Podnośniki warsztatowe – bogactwo wyboru

Podnośniki warsztatowe Raven Media

Bezpieczeństwo mechanika oraz podnoszonego pojazdu, komfort pracy, jakość wykonania, a także ergonomia oraz funkcjonalność – te elementy powinny decydować w pierwszej kolejności o wyborze podnośnika do warsztatu samochodowego. A dopiero na kolejnym miejscu powinna znaleźć się cena takiego urządzenia. Jak pokazuje jednak praktyka, często bywa na odwrót.

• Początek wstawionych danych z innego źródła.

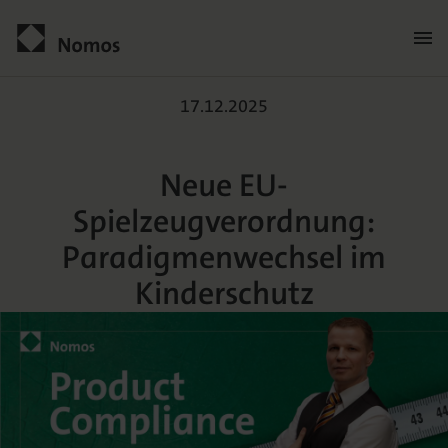
Neue EU-Spielzeugverord
Kontakt
17.12.2025
Neue EU-
Spielzeugverordnung:
Paradigmenwechsel im
Kinderschutz
Der Verlag
Programm
Über uns
Praxisliteratur
Wissenschaftlich publizieren
Themenwelten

Niestety, niska cena często oznacza tylko pozorne oszczędności.

Bardzo szeroka gama dostępnych na rynku urządzeń podnośnikowych wynika z bardzo różnorakich potrzeb ze strony warsztatów samochodowych. – Tak naprawdę to rodzaj prowadzonego serwisu warunkuje dobór odpowiedniego sprzętu – wyjaśnia Marcin Kostecki, kierownik sprzedaży w Uni-Trol. – Mechanik samochodowy do podstawowych napraw wybiera podnośnik dwukolumnowy, najczęściej hydrauliczny. Wulkanizator, z uwagi na szybkość wykonywanej usługi, wybiera podnośnik niskiego unoszenia – pneumatyczne płytowe, punktowe „bałwankowe” czy znane na całym świecie ręczne „żaby” hudruliczne. Z kolei blacharz/lakiernik będzie skłaniał się ku podnośnikom podposadzkowym nożycowym bądź płytowym, które dają wolną przestrzeń dookoła auta.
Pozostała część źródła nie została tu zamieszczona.